= Bürgersinn =

 Bürgersinn (Citizen Spirit) op. 295 is a waltz by Johann Strauss II composed in 1865 for the Citizen's Ball held during the Vienna Carnival Fasching of the year. His prestigious post of the 'KK Hofballmusikdirektor', which he attained in 1863, meant that his responsibilities included composing dance music for these functions.

This annual Citizen's Ball was held every year, especially for the middle-class as Emperor Franz Josef permitted the traditional ball to be held in the festive hall of the Habsburg's winter residence. Strauss first performed the work at the Redoutensaal of the Imperial Hofburg dedicated to the 'Gentlemen Committee of the Members of the Citizen's Ball' on 7 February 1865.

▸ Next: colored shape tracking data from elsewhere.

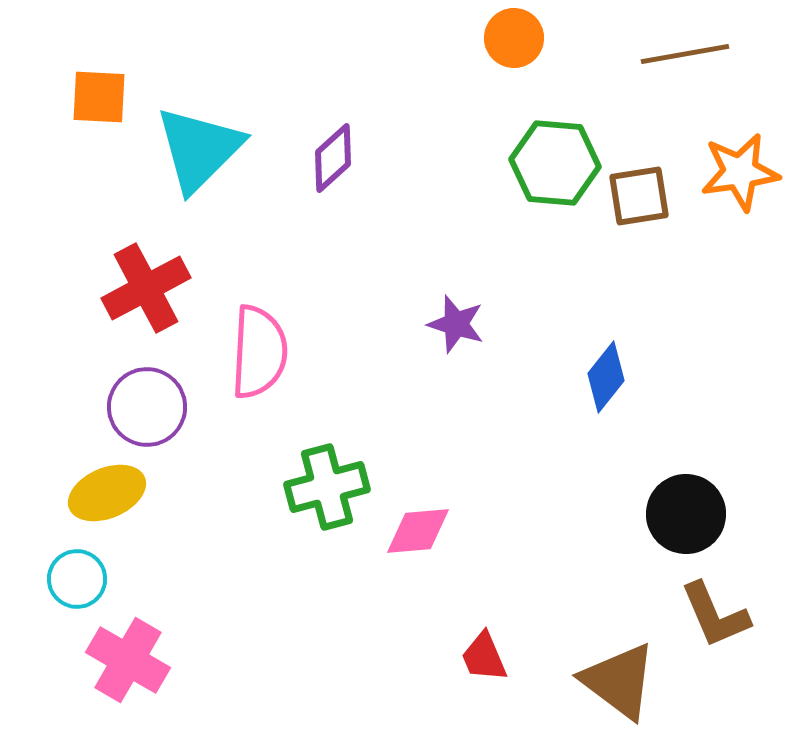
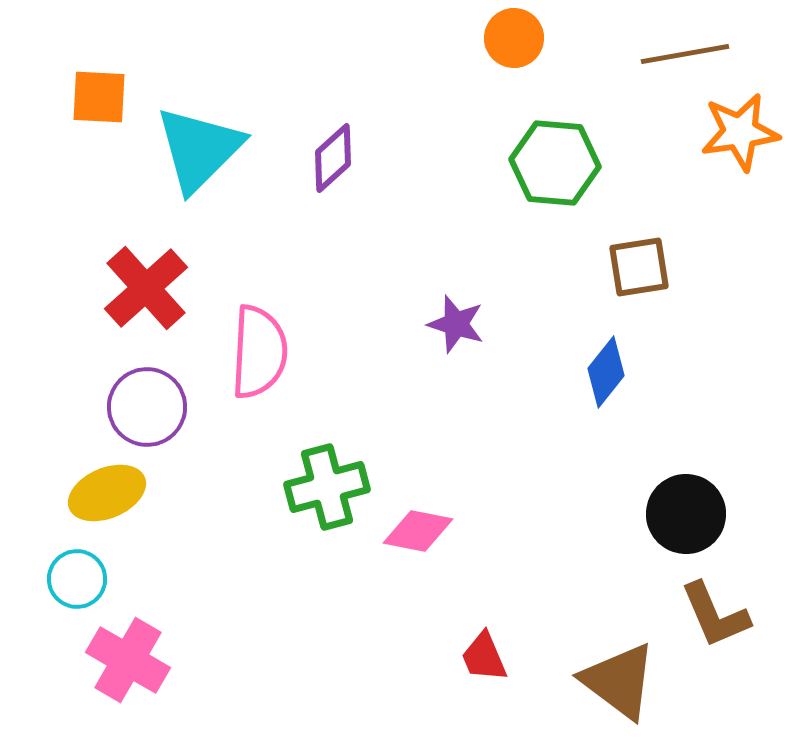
orange star: moved 40 px up
brown square: moved 71 px down
red cross: rotated 14 degrees counterclockwise
blue diamond: moved 5 px up
pink diamond: rotated 16 degrees clockwise
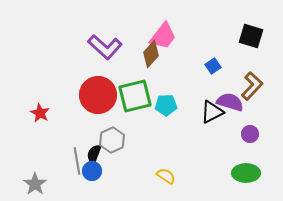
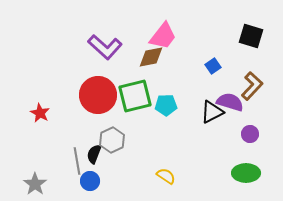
brown diamond: moved 3 px down; rotated 36 degrees clockwise
blue circle: moved 2 px left, 10 px down
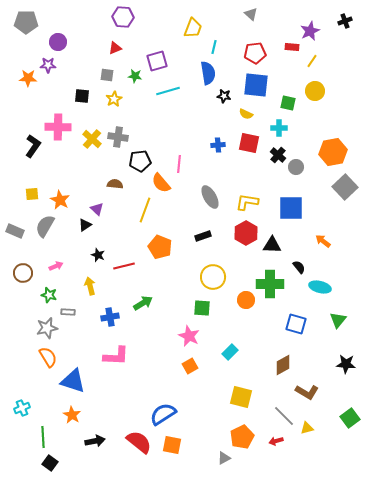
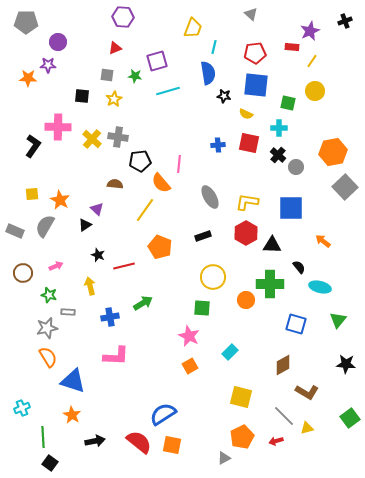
yellow line at (145, 210): rotated 15 degrees clockwise
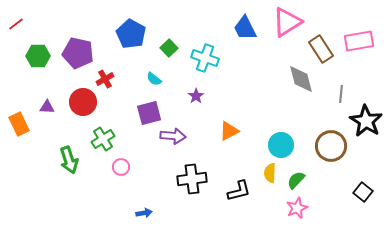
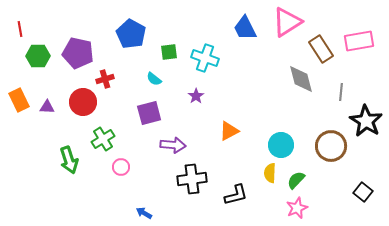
red line: moved 4 px right, 5 px down; rotated 63 degrees counterclockwise
green square: moved 4 px down; rotated 36 degrees clockwise
red cross: rotated 12 degrees clockwise
gray line: moved 2 px up
orange rectangle: moved 24 px up
purple arrow: moved 9 px down
black L-shape: moved 3 px left, 4 px down
blue arrow: rotated 140 degrees counterclockwise
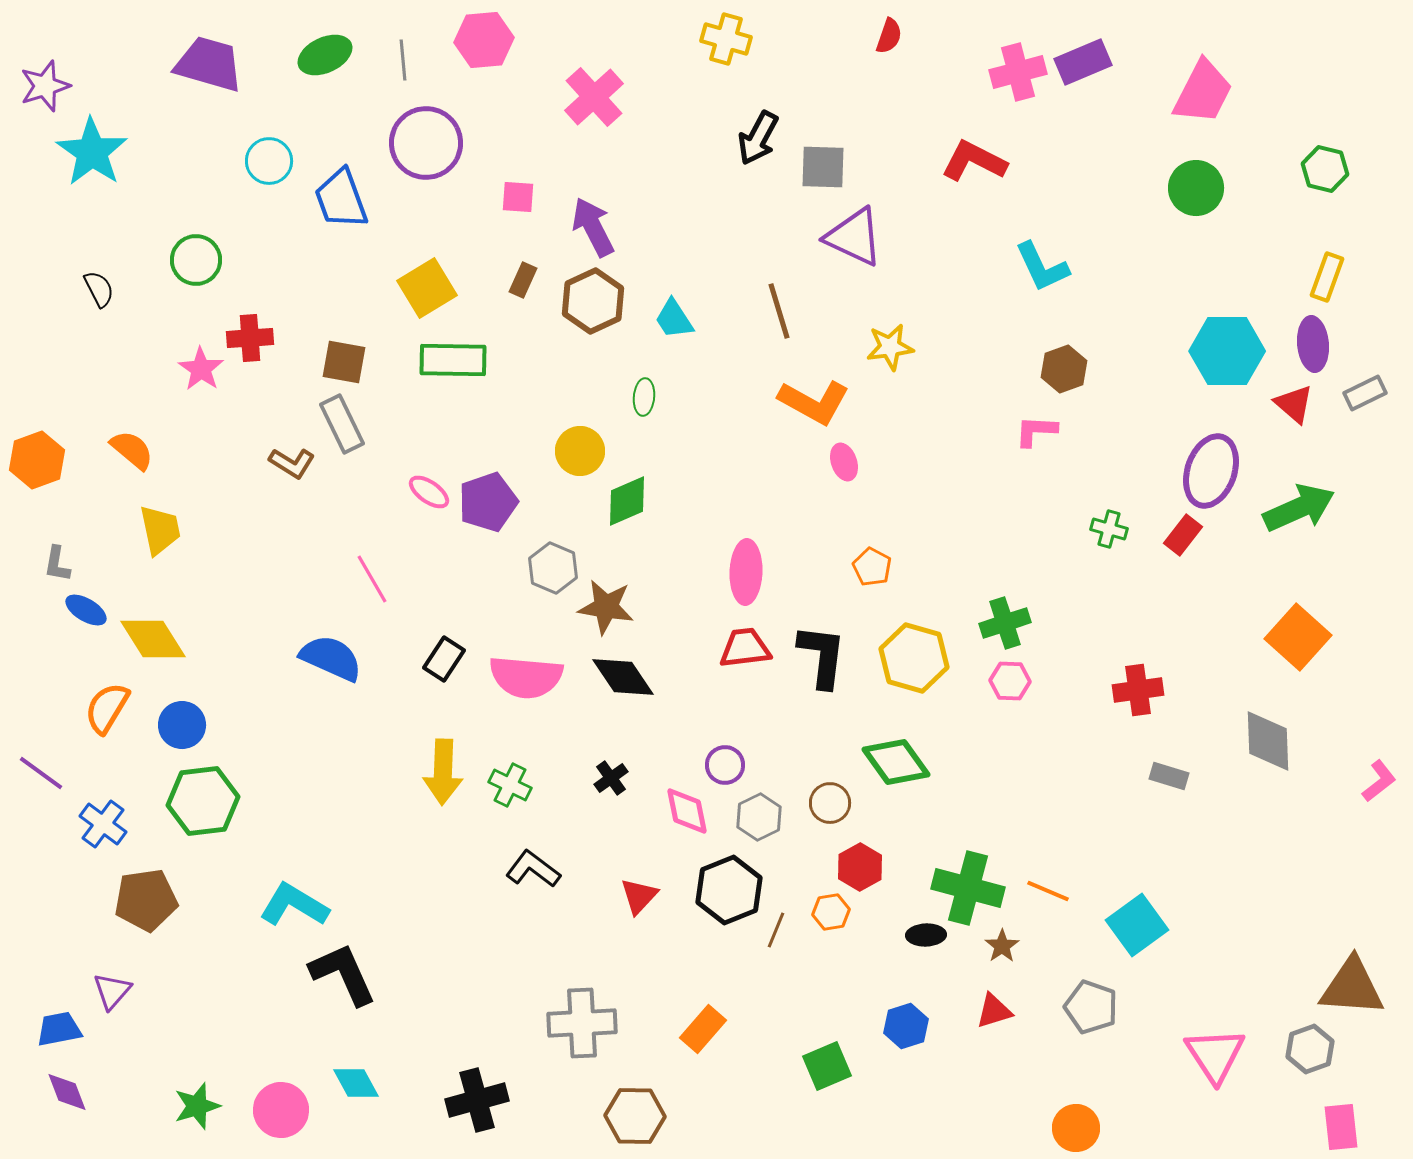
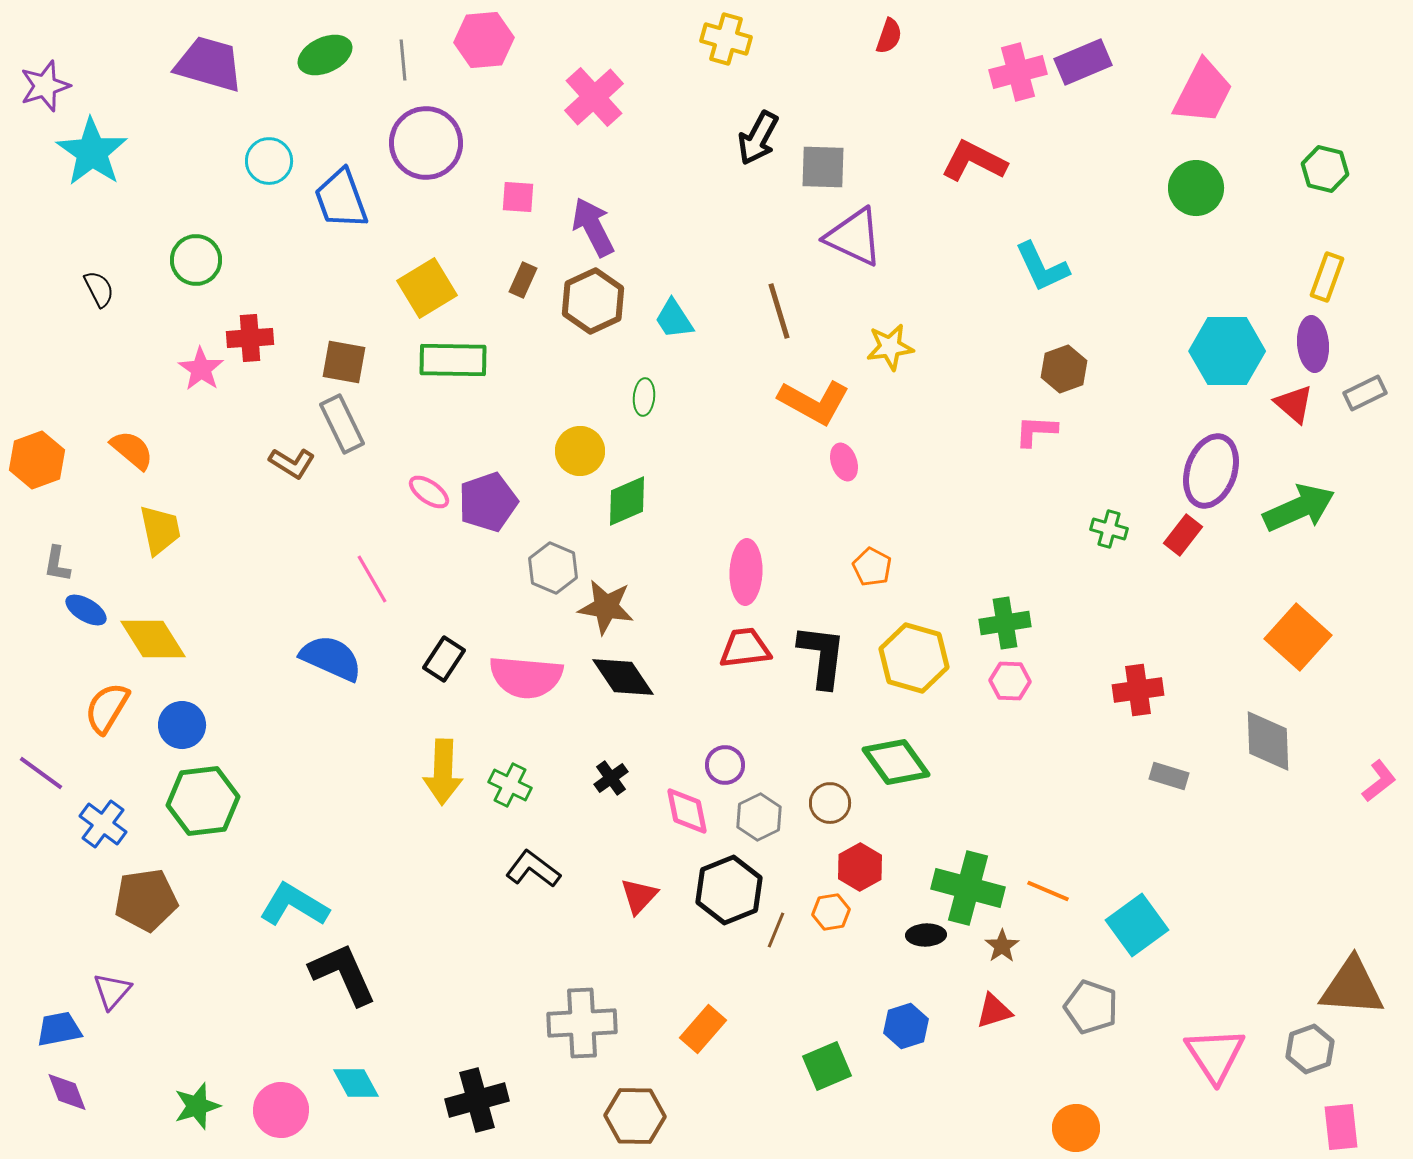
green cross at (1005, 623): rotated 9 degrees clockwise
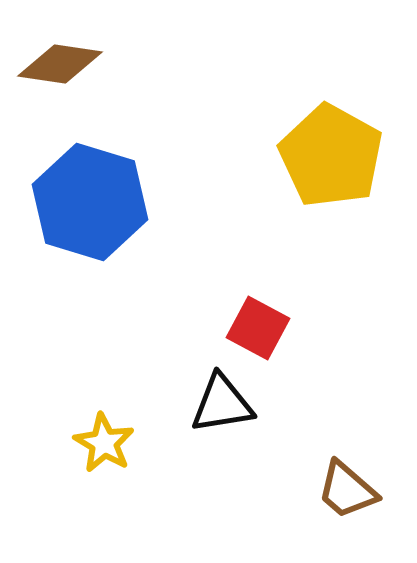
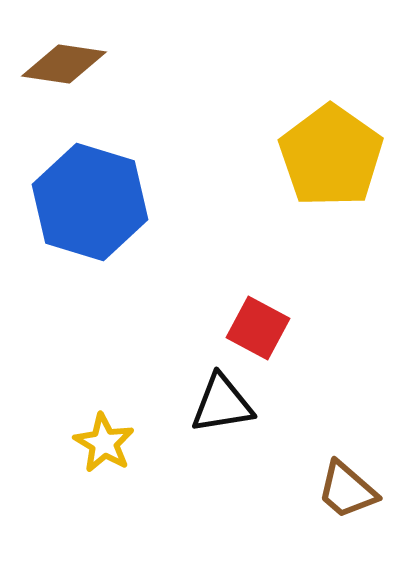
brown diamond: moved 4 px right
yellow pentagon: rotated 6 degrees clockwise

The work belongs to a period where Strauss' waltzes were in a period of interesting development, both structurally as well as musically. The citizen spirit was vividly invoked with its Viennese light-heartedness, but more so with its gentle pastoral Introduction where anticipation of an exciting waltz was at hand. Even the first theme of the waltz was quintessentially Viennese with its chorded melody. Other tunes were graceful and lyrical (sections 2 and 3) whereas the later melodies (sections 4 and 5) are more energetic and jovial in character.